En primer lugar, estas clases están únicamente destinadas a mujeres, es decir, son las únicas susceptibles a crítica y a la mejora en las relaciones sexuales. No lo son por contra los hombres, que en en ningún momento son cuestionados. Como tampoco se cuestiona en la noticia el alto grado de machismo que se desprende de esta “escuela”. Esta información no busca en absoluto que hombres y mujeres cuestionen esta iniciativa (algo que deberían hacer los medios de información: informar y formar) si no que informa con tono animado y con citas y argumentos que poco tienen de igualitarios como veremos a continuación.

El periodista sigue introduciendo esta información con frases resaltadas en negrita como mantener a cualquier hombre contento, amarrado y adicto a ellas […] Juntas aprenden a hacer mejores felaciones, a disfrutar ofreciendo sexo anal o a moverse mejor en la cama.. El hecho de elegir y darle importancia a esta cita supone introducir la idea de forma más o menos implícita de que la meta de esas mujeres es dar placer y permanecer siempre al lado de un hombre. ¿Por qué no son ellos los que necesitan de forma apremiante aprender trucos de sexo oral?, ¿Por qué no alude a otras fuentes con opiniones dispares o a casos en los que los hombres sean los que tengan que aprender?

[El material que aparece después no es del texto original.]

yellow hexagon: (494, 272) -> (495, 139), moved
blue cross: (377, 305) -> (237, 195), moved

Esta última pregunta tiene fácil respuesta: no existen tales escuelas destinadas a hombres, pues se presupone que ellos no lo necesitan. Además, estas clases son destinadas a la práctica para la satisfacción de los hombres, no a un mejor conocimiento de una sexualidad sana propia, o de la pareja.Muchas enseñanzas persiguen sólo despojarlas de determinados miedos o actos reflejos. La lista de asignaturas incluye una llamada “sexo anal con placer”, otra sobre “orgasmo masculino” y una misteriosa llamada “las 100 mejores técnicas de sexo” sobre la que no hay manera de obtener información”. Se pretende que ellas se familiaricen con prácticas sexuales con el objetivo de satisfacerlos a ellos, pues en ningún momento se habla de qué sienten u opinan ellas.

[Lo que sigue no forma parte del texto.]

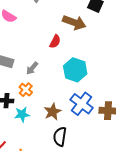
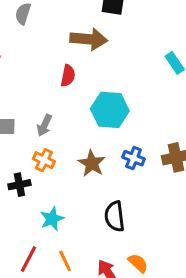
blue cross: (82, 104) -> (133, 158), size x0.6
brown star: (53, 112) -> (92, 163), moved
cyan star: (22, 114) -> (52, 219), moved

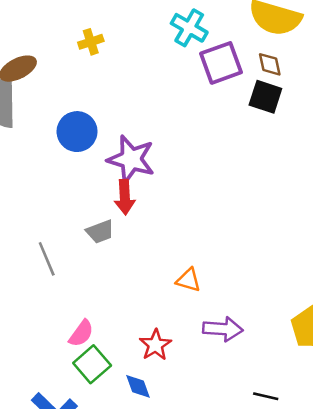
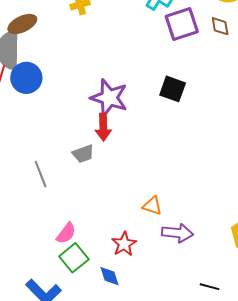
black square: (265, 97) -> (173, 89), moved
blue circle: (77, 132) -> (26, 78), moved
orange triangle: (188, 280) -> (152, 206), moved

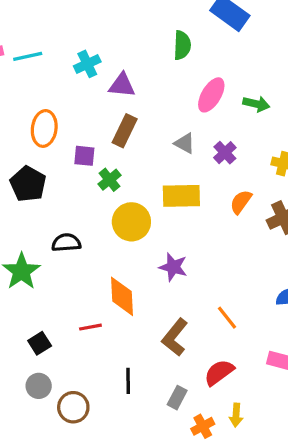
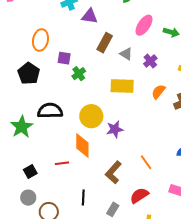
brown rectangle: (125, 131) -> (105, 43), moved
yellow circle: (131, 222) -> (91, 116), moved
black semicircle: (66, 243) -> (50, 111), size x1.4
purple star: (173, 267) -> (115, 129), turned -30

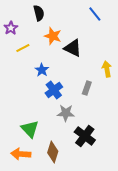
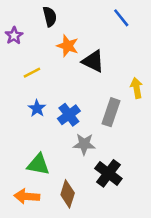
yellow line: (23, 48) -> (32, 73), moved
blue star: (42, 70) -> (37, 108), moved
gray rectangle: (87, 88) -> (111, 112), size x1.5
green triangle: (30, 129) -> (38, 164), turned -36

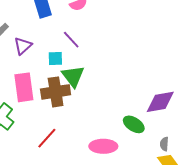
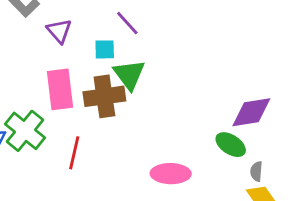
purple triangle: (23, 46) -> (59, 31), turned -30
green ellipse: (134, 124) -> (231, 145), moved
red line: (47, 138) -> (74, 153), moved, turned -30

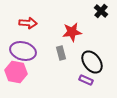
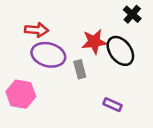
purple ellipse: (23, 51) -> (48, 55), moved
black ellipse: (92, 62) -> (120, 51), moved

Informar sobre un tema relacionado con el sexo es complicado; pues para gustos colores, y tabús aparte; pero hay que tener en cuenta que la sexualidad tiene un alto componente de autoestima más allá de “fijar los penes de plástico en la pared de espejos para observarse a sí mismas mientras aprenden a arrodillarse con gracia y morbo”. Desde aquí, no criminalizamos el hecho de aprender técnicas eróticas a solas o en grupo, ni ninguna práctica sexual, pero sí cuestionamos las clases que se llevan a cabo, destinadas únicamente a parejas heterosexuales y normativas, sin tener el cuenta otros tipos de relaciones igualmente válidas. Además, cuestionamos el estilo empleado por el periodista. Se trata de un medio disponible también a menores de edad que banaliza el hecho de “dar placer no a una pareja cualquiera, sino a un hombre. Pues el hombre no es el único que ama “a través de los ojos”. Y que cobra un alto precio por estos servicios, sin preocuparse de la integridad de las mujeres, o del real trasfondo de la noticia. No analiza causas ni consecuencias, se trata de una noticia que cae en la desigualdad a pesar de querer ser moderna y rompedora.

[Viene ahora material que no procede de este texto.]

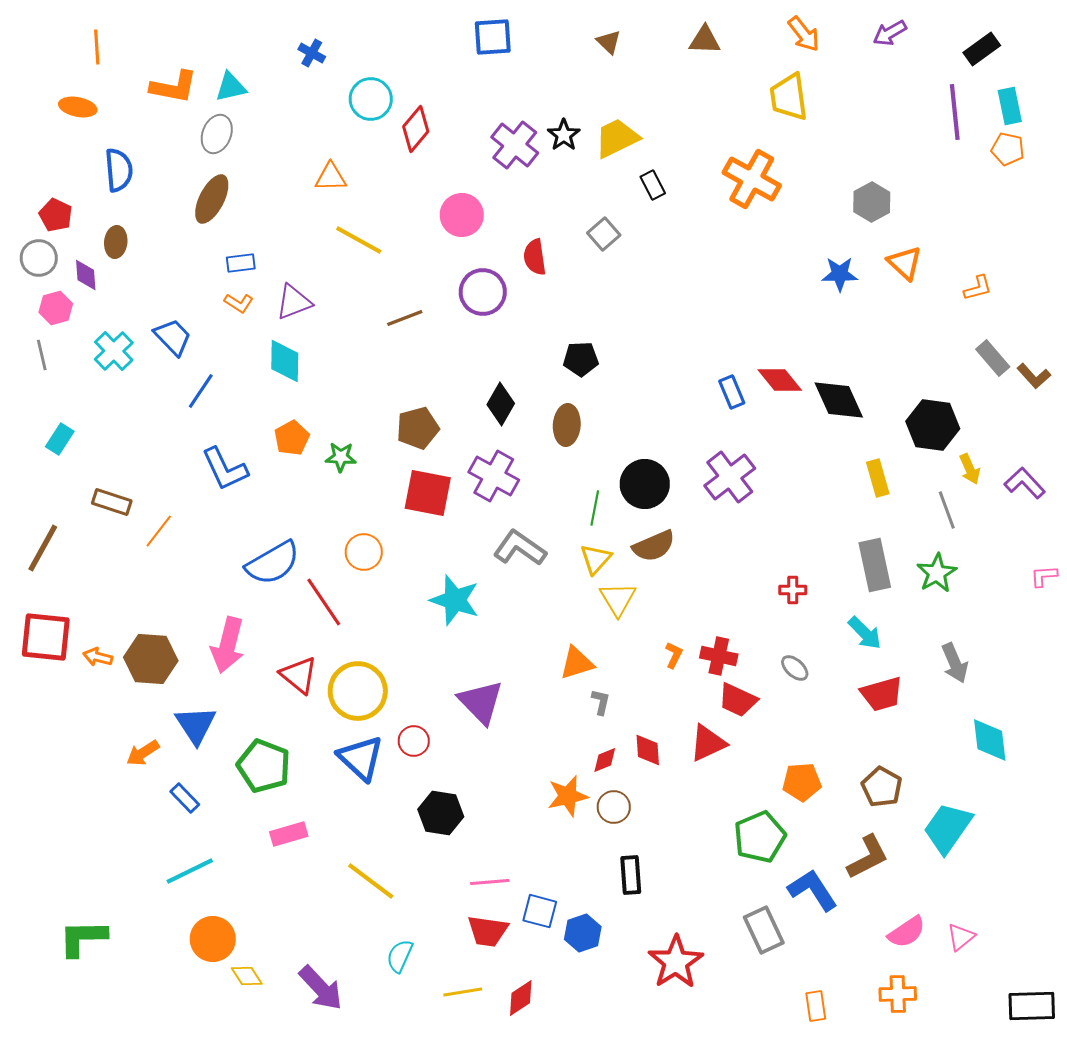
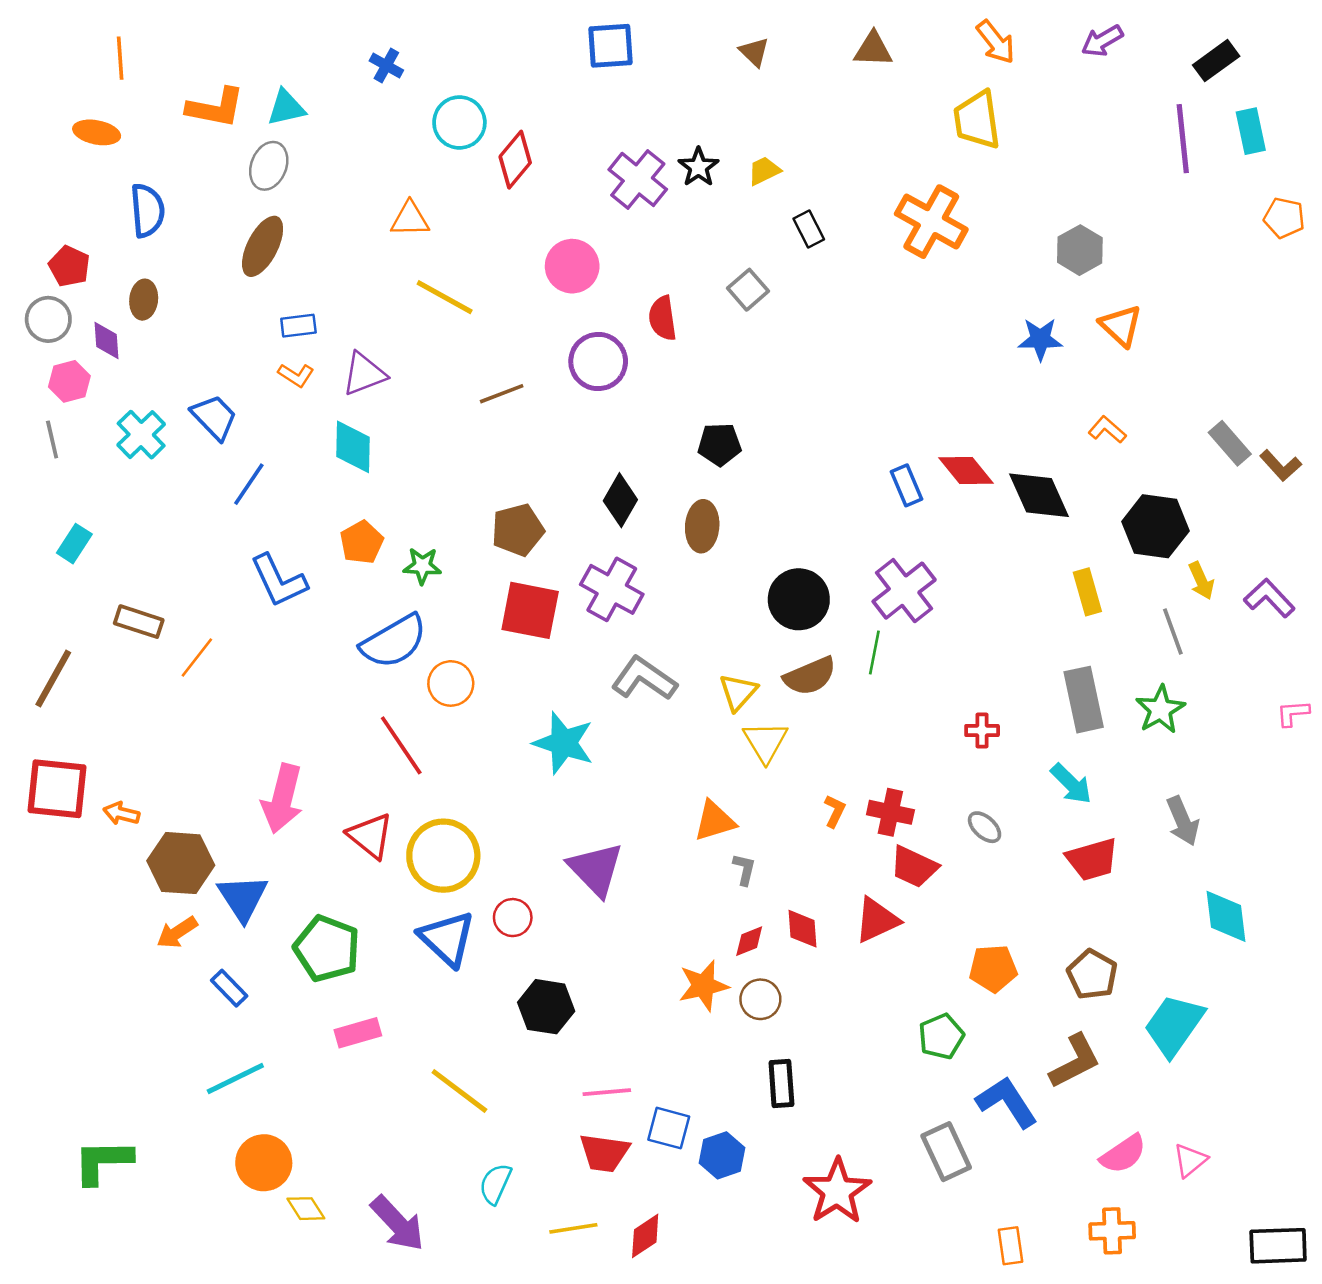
yellow trapezoid: (617, 138) -> (764, 171), size x0.6
orange pentagon: (1008, 149) -> (1284, 218), moved
orange L-shape: (978, 288) -> (1107, 430), moved, turned -124
green line: (595, 508) -> (874, 653), moved
blue semicircle: (273, 563) -> (394, 641), moved
brown hexagon: (151, 659) -> (181, 863), moved
green pentagon: (760, 837) -> (941, 1036), size x0.7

Tal y como se expone en la última parte de la noticia, el Parlamento ruso a prohibido cualquier propaganda gay y todo lo relacionado con una sexualidad libre, posiblemente por esta razón tenga tanto éxito esta escuela. Pero no es razón para que sea la mujer la que deba “ crear un espectáculo” para el hombre. Ninguna mujer es un circo. Esto no significa ningún paso a favor de la igualdad efectiva entre ambos sexos, es más, esto es un retroceso que amenaza con llegar a España.

En conclusión, el periodista podría haber redactado la información desde otro punto de vista. Es decir, animando a hombres y mujeres a a vivir una vida sexual sana y plena en primer lugar, y en segundo, cuestionando aunque sin caer en la imparcialidad algunas prácticas ejemplificadas anteriormente. Ninguna mujer debería verse obligada a aprender tales lecciones para evitar un divorcio o una infidelidad., al igual que ninguna mujer existe con la finalidad única de dar places a un hombre, ni a realizar actos con los que no se encuentre cómoda. ¿Debemos ser las mujeres las únicas que nos esforcemos, cuando ya tenemos otras cargar que arrastrar? La noticia acaba diciendo que hay mucho que aprender”, pero desde luego no así.